Sasha Romijn

Looking back on DjangoCon Europe 2016

This week I spoke with my friend Mikey Ariel at DjangoCon Europe 2016 with Healthy Minds in a Healthy Community. We spoke on common well-being issues for contributors to open-source communities. Key points included that none of us are alone in our struggles, the importance of helping ourselves before we can help others and that it’s ok to ask for help.

We announced the Django Software Foundation Well-being Committee, whose mission is to provide peer support for community members who need to talk to someone who understands. We also announced open-source Happiness Packets, a simple platform to reach out to people that you appreciate or are thankful to in the open-source community. All our slides and resources that did and didn’t make it in are in a GitHub repository.
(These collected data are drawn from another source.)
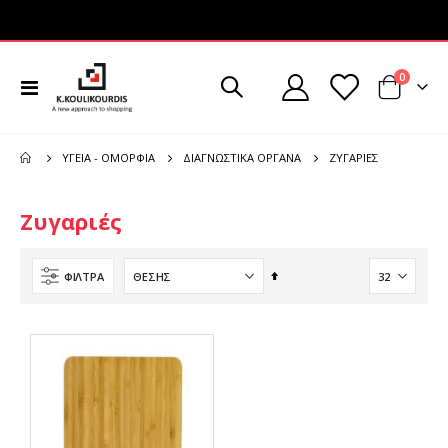
στοιχεί
0
Εναλλαγή
Cart
Πλοήγησης
ΖΥΓΑΡΙΈΣ
ΥΓΕΊΑ - ΟΜΟΡΦΙΆ
ΔΙΑΓΝΩΣΤΙΚΆ ΌΡΓΑΝΑ
Ζυγαριές
Φθίνουσα
ΦΊΛΤΡΑ
ταξινόμηση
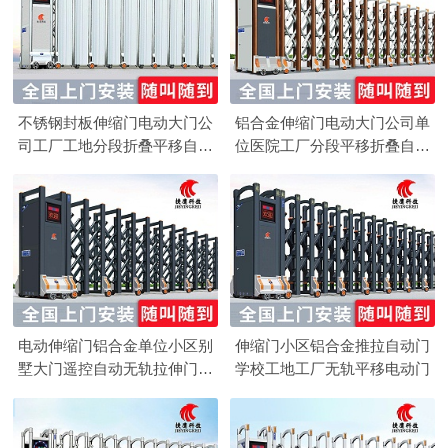
不锈钢封板伸缩门电动大门公
铝合金伸缩门电动大门公司单
司工厂工地分段折叠平移自动
位医院工厂分段平移折叠自动
收缩门
收缩门
电动伸缩门铝合金单位小区别
伸缩门小区铝合金推拉自动门
墅大门遥控自动无轨拉伸门医
学校工地工厂无轨平移电动门
院收缩门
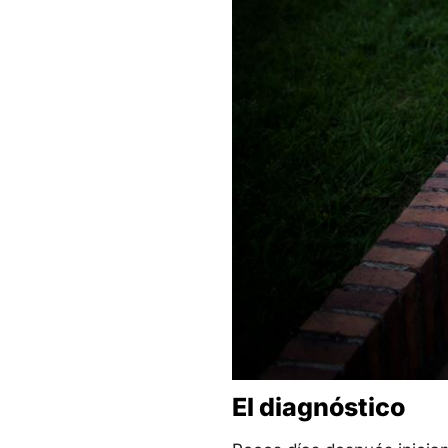
El diagnóstico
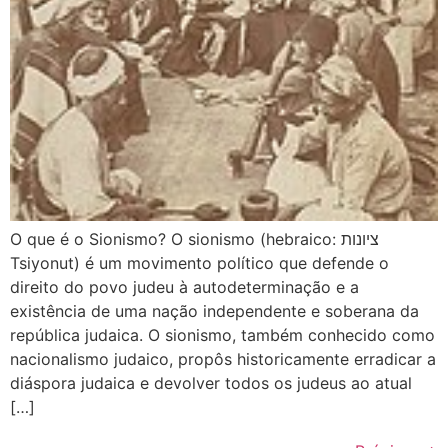
O que é o Sionismo? O sionismo (hebraico: ציונות
Tsiyonut) é um movimento político que defende o
direito do povo judeu à autodeterminação e a
existência de uma nação independente e soberana da
república judaica. O sionismo, também conhecido como
nacionalismo judaico, propôs historicamente erradicar a
diáspora judaica e devolver todos os judeus ao atual
[…]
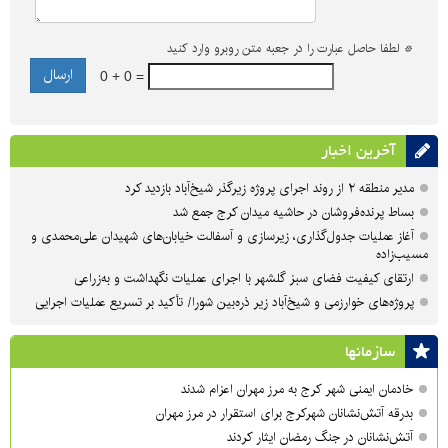
*
لطفا حاصل عبارت را در جعبه متن روبرو وارد کنید
0 + 0 =
آخرین اخبار
مدیر منطقه ۲ از روند اجرای پروژه زیرگذر شیخ‌آباد بازدید کرد
بساط پرنده‌فروشان در حاشیه میدان کرج جمع شد
آغاز عملیات جدول‌گذاری، زیرسازی و آسفالت خیابان‌های شهیدان علی‌محمدی و
مسیب‌زاده
ارتقای کیفیت فضای سبز گلشهر با اجرای عملیات نگهداشت و به‌زراعی
پروژه‌های خوارزمی و شیخ‌آباد زیر ذره‌بین شورا/ تأکید بر تسریع عملیات اجرایی
سازمان‎ها
خادمان ایمنی شهر کرج به مرز مهران اعزام شدند
بدرقه آتش‌نشانان شهرکرج برای استقرار در مرز مهران
آتش‌نشانان در جنگ رمضان ایثار کردند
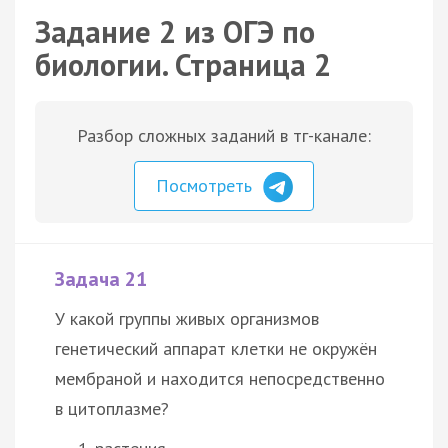
Задание 2 из ОГЭ по
биологии. Страница 2
Разбор сложных заданий в тг-канале:
Посмотреть
Задача 21
У какой группы живых организмов
генетический аппарат клетки не окружён
мембраной и находится непосредственно
в цитоплазме?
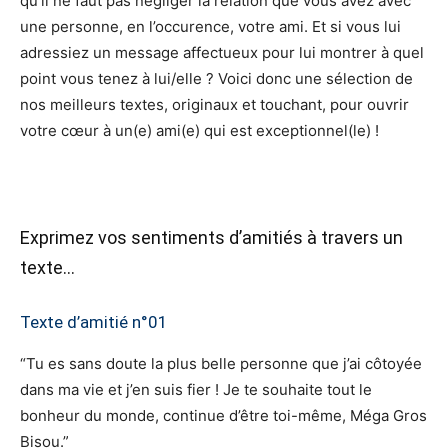
qu’il ne faut pas négliger la relation que vous avez avec
une personne, en l’occurence, votre ami. Et si vous lui
adressiez un message affectueux pour lui montrer à quel
point vous tenez à lui/elle ? Voici donc une sélection de
nos meilleurs textes, originaux et touchant, pour ouvrir
votre cœur à un(e) ami(e) qui est exceptionnel(le) !
Exprimez vos sentiments d’amitiés à travers un
texte…
Texte d’amitié n°01
“Tu es sans doute la plus belle personne que j’ai côtoyée
dans ma vie et j’en suis fier ! Je te souhaite tout le
bonheur du monde, continue d’être toi-même, Méga Gros
Bisou.”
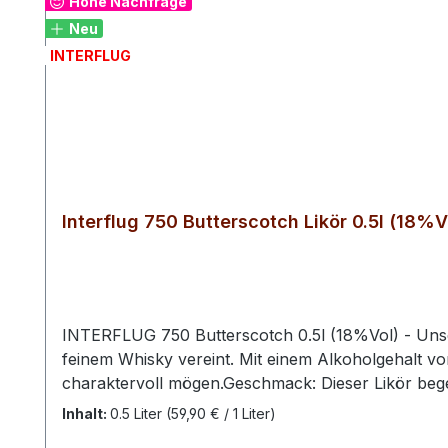
Hohe Nachfrage
Neu
INTERFLUG
Interflug 750 Butterscotch Likör 0.5l (18%V
INTERFLUG 750 Butterscotch 0.5l (18%Vol) - Unser 
feinem Whisky vereint. Mit einem Alkoholgehalt von 1
charaktervoll mögen.Geschmack: Dieser Likör beg
ergänzt durch einen Hauch Vanille. Die holzigen,
Inhalt:
0.5 Liter
(59,90 € / 1 Liter)
rundes, wärmendes Finish.Vielseitigkeit: Ob pur, auf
This has been my most difficult talk ever. There is no way I could have done this without Mikey, so I’m very grateful that we did this together. Well-being is a complicated subject, with many angles. We wanted to help people feel empowered, loved and less alone. To foster understanding for well-being issues in others, and create awareness of everyone’s own well-being. And to show ways in which open-source communities can make a difference.
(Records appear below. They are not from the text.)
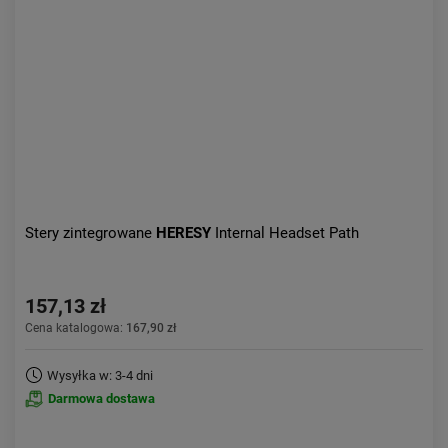
Stery zintegrowane
HERESY
Internal Headset Path
157,13 zł
Cena katalogowa:
167,90 zł
Wysyłka w: 3-4 dni
Darmowa dostawa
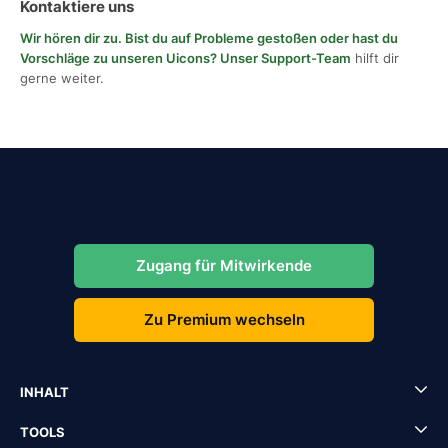
Kontaktiere uns
Wir hören dir zu. Bist du auf Probleme gestoßen oder hast du
Vorschläge zu unseren Uicons?
Unser Support-Team
hilft dir
gerne weiter.
Zugang für Mitwirkende
Zu Premium wechseln
INHALT
TOOLS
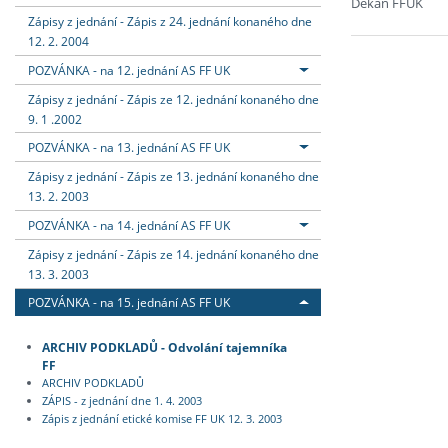
Děkan FFUK
Zápisy z jednání - Zápis z 24. jednání konaného dne
12. 2. 2004
POZVÁNKA - na 12. jednání AS FF UK
Zápisy z jednání - Zápis ze 12. jednání konaného dne
9. 1 .2002
POZVÁNKA - na 13. jednání AS FF UK
Zápisy z jednání - Zápis ze 13. jednání konaného dne
13. 2. 2003
POZVÁNKA - na 14. jednání AS FF UK
Zápisy z jednání - Zápis ze 14. jednání konaného dne
13. 3. 2003
POZVÁNKA - na 15. jednání AS FF UK
ARCHIV PODKLADŮ - Odvolání tajemníka
FF
ARCHIV PODKLADŮ
ZÁPIS - z jednání dne 1. 4. 2003
Zápis z jednání etické komise FF UK 12. 3. 2003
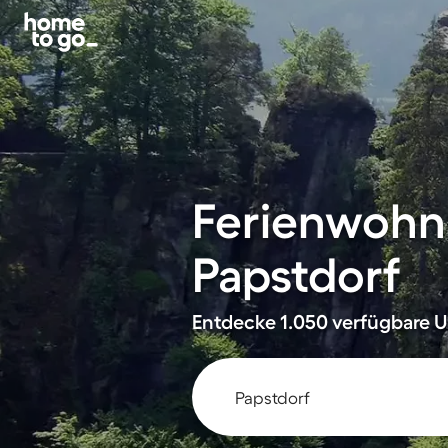
Ferienwohn
Papstdorf
Entdecke 1.050 verfügbare Un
This was the first time I spoke together with someone else and I have never spent this much time preparing a talk before. First steps started 11 months ago, and we had already done a lot of our research and outlining before we even submitted. From the first idea we wanted to present this at DjangoCon, because the loving, caring and inclusive community around Django was the obvious place to discuss this.

The response to the talk, from people at DjangoCon Europe and on twitter, has been incredibly moving, warm and slightly overwhelming. I’m most grateful to the organisers and the community that gave us the opportunity to do these things. I feel like we have accomplished so much of what we worked so hard to achieve. It’s left me confident that we met many of our goals and made a difference to both individual people and the Django community as a whole. We’re not done though. We’re now working out some more details of the Well-being Committee.

During the rest of the conference, about one or two dozen people approached me about the talk. Many stressed how important it was that these issues are openly discussed, and that it made them think a lot about their own well-being too. People were happy that the Django community is so receptive to discussing well-being. There were also some specific questions that I might blog about later.